25 Nisan 2016 Pazartesi

Mantığın Gelişimi - Çağdaş Mantık

Çağdaş Mantık
Geliştirilen çok sayıdaki mantık sistemi, bu sistemlerin hangisinin felsefe, matematik veya kuramsal bilgisayar bilimi için uygun mantık sistemi olduğu (Eğer böyle bir tek mantık sistemi varsa!) tartışmasını doğurmuştur. Bu tartışma çağdaş mantık felsefesinin en önemli sorusudur.

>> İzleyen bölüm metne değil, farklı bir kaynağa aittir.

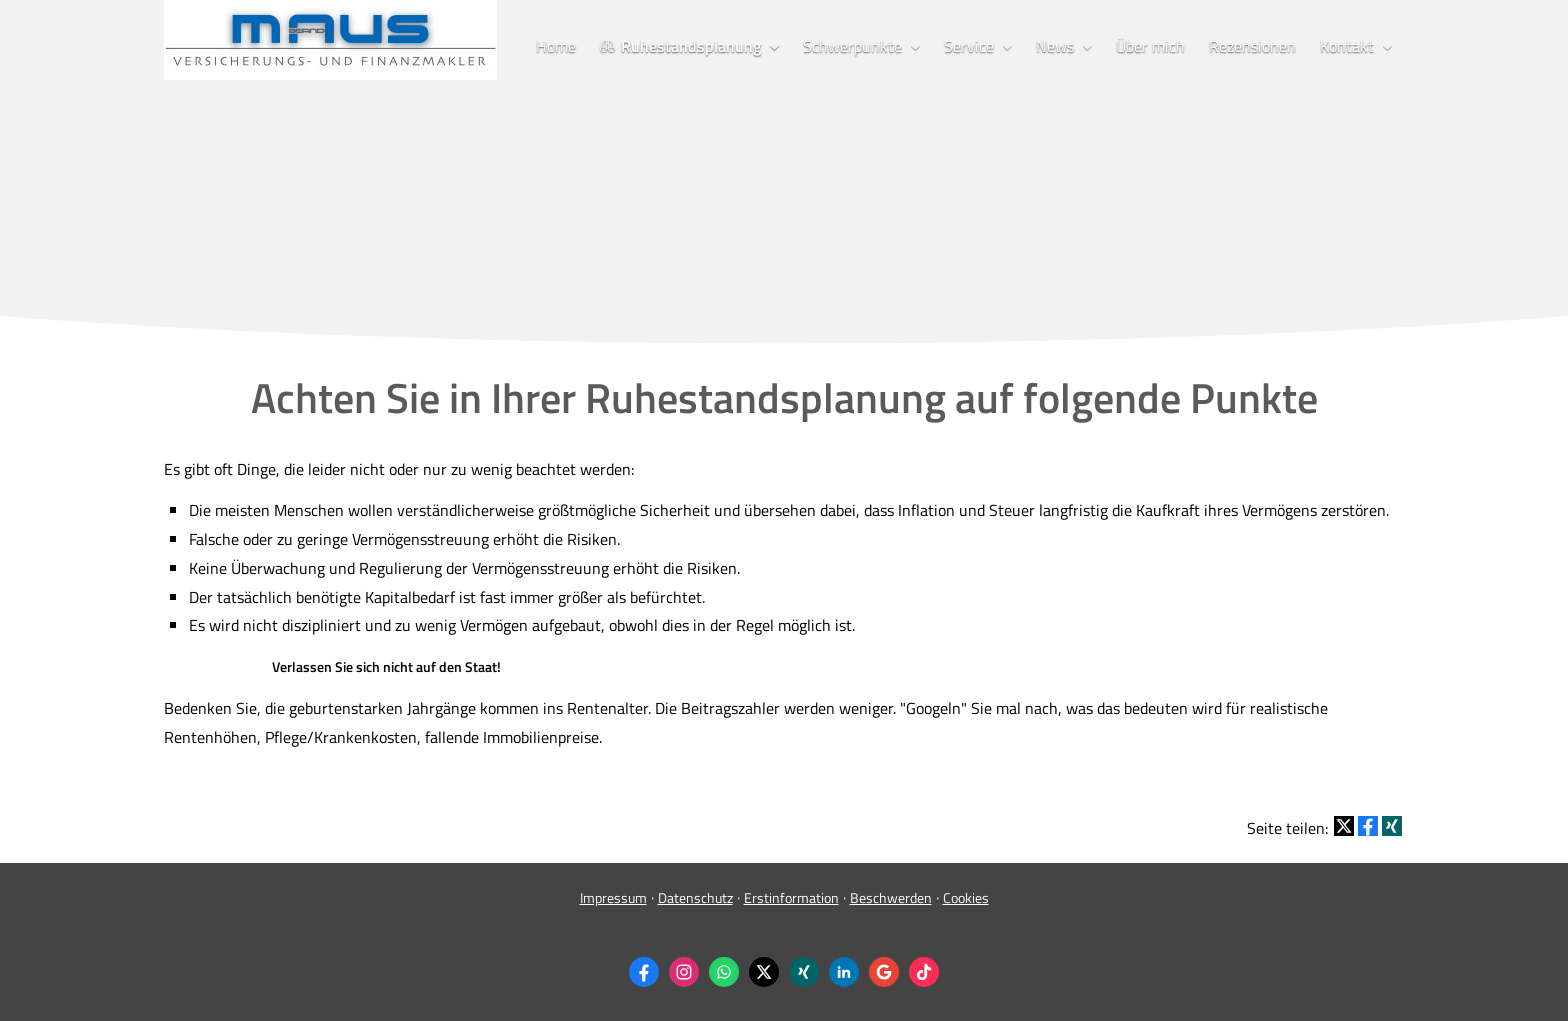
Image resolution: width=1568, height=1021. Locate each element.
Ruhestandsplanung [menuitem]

19. yüzyılın sonunda matematiğin temelleri üzerine yapılan çalışmalar, Aristoteles mantığının dışına çıkmayı mümkün kılmıştır.
20. ve 21 yüzyılda mantık sadece matematikle değil, yeni ortaya çıkan kuramsal dilbilim, kuramsal bilgisayar bilimi gibi araştırma alanlarıyla da etkileşimli olarak ilerlemiştir.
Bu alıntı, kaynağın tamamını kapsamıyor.